Millions saw the apple fall, but Newton asked "why."  ~Bernard Baruch

With one little word... three little letters... the conversation I had anticipated, dreaded, feared was underway. And once that little word... those three little letters.. were spoken, they hung in the air like a thick fog.

And I was speechless. I felt powerless.

So many questions

How many times a day does she ask that question? Dozens. But never, had she asked this.

She finally wanted to know where Popsie is. My dad.

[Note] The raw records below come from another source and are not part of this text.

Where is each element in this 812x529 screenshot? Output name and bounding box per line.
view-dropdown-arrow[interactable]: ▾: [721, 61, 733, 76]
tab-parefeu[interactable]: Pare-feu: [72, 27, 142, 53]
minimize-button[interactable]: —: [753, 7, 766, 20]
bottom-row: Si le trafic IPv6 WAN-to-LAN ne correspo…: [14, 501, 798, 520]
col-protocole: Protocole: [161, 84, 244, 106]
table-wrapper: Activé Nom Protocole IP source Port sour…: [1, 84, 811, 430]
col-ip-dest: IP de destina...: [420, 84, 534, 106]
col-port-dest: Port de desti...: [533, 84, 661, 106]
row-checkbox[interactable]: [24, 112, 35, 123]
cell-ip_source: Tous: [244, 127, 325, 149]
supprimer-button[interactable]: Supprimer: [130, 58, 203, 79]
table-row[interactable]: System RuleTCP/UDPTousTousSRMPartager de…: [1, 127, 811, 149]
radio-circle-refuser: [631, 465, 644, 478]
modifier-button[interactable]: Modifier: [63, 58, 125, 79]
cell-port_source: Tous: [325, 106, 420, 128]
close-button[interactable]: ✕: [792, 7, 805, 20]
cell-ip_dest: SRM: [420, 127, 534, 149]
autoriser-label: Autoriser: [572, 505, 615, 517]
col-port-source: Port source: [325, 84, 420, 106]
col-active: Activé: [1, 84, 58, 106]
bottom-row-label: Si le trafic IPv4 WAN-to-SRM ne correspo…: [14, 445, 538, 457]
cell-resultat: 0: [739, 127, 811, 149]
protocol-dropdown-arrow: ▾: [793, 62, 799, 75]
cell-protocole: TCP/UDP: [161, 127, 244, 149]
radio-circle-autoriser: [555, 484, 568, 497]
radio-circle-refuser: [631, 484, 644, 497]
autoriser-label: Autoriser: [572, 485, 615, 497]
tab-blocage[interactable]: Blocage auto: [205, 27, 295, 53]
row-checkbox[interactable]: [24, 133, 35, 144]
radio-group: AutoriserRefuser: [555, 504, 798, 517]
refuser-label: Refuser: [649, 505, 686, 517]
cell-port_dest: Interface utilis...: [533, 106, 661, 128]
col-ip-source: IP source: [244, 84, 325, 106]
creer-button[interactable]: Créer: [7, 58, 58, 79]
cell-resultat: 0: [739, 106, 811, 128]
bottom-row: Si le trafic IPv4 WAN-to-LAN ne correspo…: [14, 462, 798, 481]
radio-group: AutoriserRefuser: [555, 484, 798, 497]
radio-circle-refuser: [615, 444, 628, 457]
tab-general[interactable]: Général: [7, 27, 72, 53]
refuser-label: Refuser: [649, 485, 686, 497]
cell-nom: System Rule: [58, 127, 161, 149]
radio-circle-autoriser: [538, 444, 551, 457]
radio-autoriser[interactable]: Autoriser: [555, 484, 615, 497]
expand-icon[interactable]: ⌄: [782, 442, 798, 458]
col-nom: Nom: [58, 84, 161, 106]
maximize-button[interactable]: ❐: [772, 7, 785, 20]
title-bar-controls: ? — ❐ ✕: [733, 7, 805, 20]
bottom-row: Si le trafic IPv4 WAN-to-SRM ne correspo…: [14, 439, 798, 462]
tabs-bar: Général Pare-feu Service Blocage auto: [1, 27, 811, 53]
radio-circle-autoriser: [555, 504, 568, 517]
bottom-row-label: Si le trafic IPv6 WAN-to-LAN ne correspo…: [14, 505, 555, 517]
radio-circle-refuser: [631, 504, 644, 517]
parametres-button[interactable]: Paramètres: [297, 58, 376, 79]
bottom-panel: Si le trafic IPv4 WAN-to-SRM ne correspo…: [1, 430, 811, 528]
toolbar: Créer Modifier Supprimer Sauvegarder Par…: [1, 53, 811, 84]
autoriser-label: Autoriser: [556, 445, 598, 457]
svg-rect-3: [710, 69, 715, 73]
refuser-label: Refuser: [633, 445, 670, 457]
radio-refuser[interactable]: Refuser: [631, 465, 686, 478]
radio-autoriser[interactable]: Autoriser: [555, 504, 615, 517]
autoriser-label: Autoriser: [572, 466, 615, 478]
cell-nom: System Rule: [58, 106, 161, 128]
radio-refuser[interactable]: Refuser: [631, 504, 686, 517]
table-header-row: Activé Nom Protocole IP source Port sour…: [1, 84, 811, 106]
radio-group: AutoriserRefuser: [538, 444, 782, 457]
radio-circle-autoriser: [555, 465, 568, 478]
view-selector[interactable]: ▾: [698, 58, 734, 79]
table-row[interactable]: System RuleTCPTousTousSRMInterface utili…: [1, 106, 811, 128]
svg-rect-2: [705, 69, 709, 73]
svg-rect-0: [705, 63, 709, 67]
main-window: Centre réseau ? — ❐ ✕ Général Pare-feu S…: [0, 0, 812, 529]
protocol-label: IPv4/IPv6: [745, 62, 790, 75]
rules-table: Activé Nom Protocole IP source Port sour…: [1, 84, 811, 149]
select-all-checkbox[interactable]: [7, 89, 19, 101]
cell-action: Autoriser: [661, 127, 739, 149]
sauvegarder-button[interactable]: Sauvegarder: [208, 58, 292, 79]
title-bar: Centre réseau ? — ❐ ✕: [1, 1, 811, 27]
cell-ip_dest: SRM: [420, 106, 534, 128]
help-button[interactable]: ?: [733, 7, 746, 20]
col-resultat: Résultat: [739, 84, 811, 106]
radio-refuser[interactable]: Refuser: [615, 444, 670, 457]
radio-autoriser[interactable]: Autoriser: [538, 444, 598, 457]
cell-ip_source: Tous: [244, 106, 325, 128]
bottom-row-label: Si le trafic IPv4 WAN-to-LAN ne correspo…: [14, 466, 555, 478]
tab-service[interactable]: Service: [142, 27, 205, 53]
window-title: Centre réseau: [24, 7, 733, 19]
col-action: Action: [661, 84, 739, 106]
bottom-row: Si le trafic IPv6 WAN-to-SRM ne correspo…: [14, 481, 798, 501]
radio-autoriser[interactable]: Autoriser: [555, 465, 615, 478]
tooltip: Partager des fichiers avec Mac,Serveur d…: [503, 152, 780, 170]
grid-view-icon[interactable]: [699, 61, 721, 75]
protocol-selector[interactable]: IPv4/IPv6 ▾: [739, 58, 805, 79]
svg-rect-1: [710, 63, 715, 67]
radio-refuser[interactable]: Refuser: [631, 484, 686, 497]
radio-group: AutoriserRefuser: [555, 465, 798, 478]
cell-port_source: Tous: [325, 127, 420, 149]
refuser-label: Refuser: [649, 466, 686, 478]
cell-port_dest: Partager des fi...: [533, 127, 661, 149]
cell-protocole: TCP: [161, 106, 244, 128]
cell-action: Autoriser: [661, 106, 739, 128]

"Where is he?," she inquired when we brought up his name for the thousandth or so time. Has never happened before. We always talk about him. His name is part of the conversation pretty much every time we mention my family. Or my wife's family for that matter. We've made a point of it. Just last week we were looking at swing sets at an outdoor store and she thought it was just a really big park (Good thing because I don't think we're getting one), and at one point she asked me, "Daddy, did Popsie used to take you here when you were a boy?"

My dad at our wedding 12/7/02
And I told her yes.

This, however, was obviously different.

My wife answered her, "He's in heaven, honey."

And then... "Why?"

I ask myself that same question almost every day. Why? Why isn't he here? Why is he missing all of this? His youngest granddaughter. Our house... and everything I've needed him to fix. Why did this happen to us, so soon after our wedding? Why did it have to happen to him? He had just bought a bag of discount Christmas decorations at Target that day for crying out loud. Does that sound like a man who was ready to die?

Maybe that's why I didn't have the answer. Thankfully my wife was poised to respond. As always. She said pretty much the only thing you could say. "Because God wanted him in heaven."

Beauty & the Beast doesn't dance around death
And that was it... until minutes later when we reached the point in her Beatuty and the Beast book that she was "reading" to us, where the beast dies. (And I was worried bout Tangled).

My wife was surprised she had made the connection so soon after the conversation about my dad. Or did she? We never said he had died. We told her he was in heaven. That God wanted him. That he's her guardian angel. "Do you know what it means when someone dies," my wife cautiously pressed her. "That's what happens when bad guys hurt you," she said.

Freakin' movies.

She wasn't interested into getting philosophical. She wanted to move on and read books. So we dropped it. Until the next "why."

I might not ever have the answer, but at least we've started the conversation.